# The task
Report every line from the following entries that contains the string "Lunard".

# Saved entries
=-=-=

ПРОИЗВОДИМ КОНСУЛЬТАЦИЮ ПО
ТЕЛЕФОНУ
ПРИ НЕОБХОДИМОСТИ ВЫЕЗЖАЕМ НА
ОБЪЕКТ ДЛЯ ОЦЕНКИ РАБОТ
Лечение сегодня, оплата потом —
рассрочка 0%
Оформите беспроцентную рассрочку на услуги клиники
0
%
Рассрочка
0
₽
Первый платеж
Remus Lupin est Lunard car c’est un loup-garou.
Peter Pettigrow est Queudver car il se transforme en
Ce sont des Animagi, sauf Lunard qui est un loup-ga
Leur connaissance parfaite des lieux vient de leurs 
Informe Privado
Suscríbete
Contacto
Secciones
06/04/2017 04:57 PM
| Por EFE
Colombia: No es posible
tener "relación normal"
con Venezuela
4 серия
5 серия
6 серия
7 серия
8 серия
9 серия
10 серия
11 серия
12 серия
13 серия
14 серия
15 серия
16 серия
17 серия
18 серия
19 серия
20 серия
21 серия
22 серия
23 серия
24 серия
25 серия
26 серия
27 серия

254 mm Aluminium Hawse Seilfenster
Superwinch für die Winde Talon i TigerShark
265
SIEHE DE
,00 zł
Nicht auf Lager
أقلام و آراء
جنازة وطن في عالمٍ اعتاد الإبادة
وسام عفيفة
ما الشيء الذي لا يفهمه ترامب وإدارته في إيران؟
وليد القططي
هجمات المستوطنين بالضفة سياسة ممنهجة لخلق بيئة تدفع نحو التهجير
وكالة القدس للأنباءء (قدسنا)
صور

=-=-=

# The completed task
Remus Lupin est Lunard car c’est un loup-garou.
Ce sont des Animagi, sauf Lunard qui est un loup-ga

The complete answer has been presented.